------ DATASET EXCERPTS

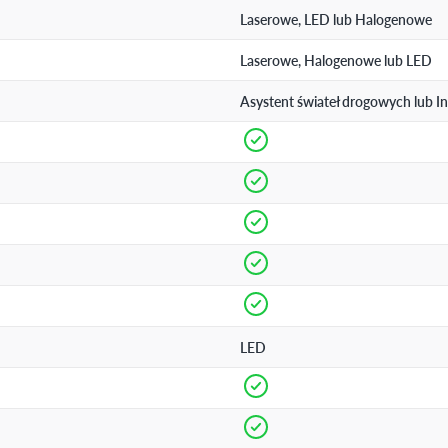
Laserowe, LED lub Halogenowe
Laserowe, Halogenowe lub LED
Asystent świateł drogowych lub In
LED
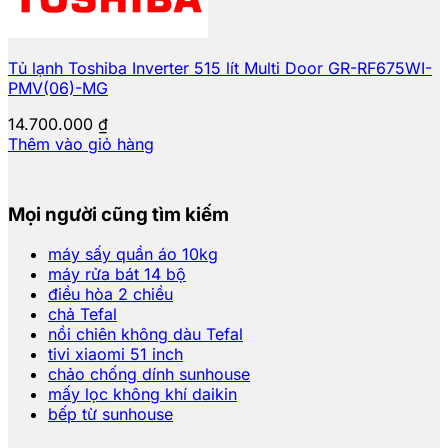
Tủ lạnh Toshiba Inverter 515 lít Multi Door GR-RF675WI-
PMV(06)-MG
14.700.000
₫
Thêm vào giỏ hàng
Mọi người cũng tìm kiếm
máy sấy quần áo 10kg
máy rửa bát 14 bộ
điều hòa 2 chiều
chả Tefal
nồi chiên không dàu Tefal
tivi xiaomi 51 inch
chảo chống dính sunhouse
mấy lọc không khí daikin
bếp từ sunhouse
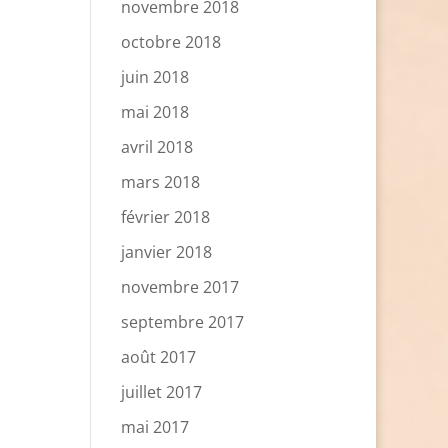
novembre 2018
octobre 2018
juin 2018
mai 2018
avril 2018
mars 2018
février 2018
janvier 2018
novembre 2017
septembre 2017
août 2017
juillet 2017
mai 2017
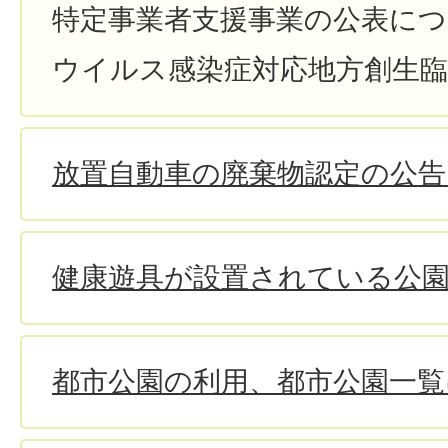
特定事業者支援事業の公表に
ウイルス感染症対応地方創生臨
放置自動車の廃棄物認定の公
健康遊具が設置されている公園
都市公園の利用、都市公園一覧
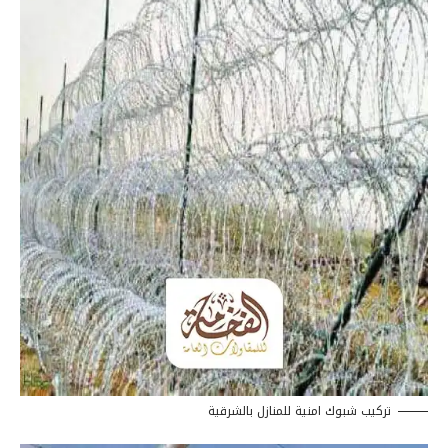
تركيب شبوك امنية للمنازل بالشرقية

------------

YOUR TASK:
Please repeat exactly the lines from the one containing "健康遊具が設置されている公園" through the last line of the records, both included, and leave out the pictures.

EXPECTED ANSWER:
健康遊具が設置されている公園
都市公園の利用、都市公園一覧
تركيب شبوك امنية للمنازل بالشرقية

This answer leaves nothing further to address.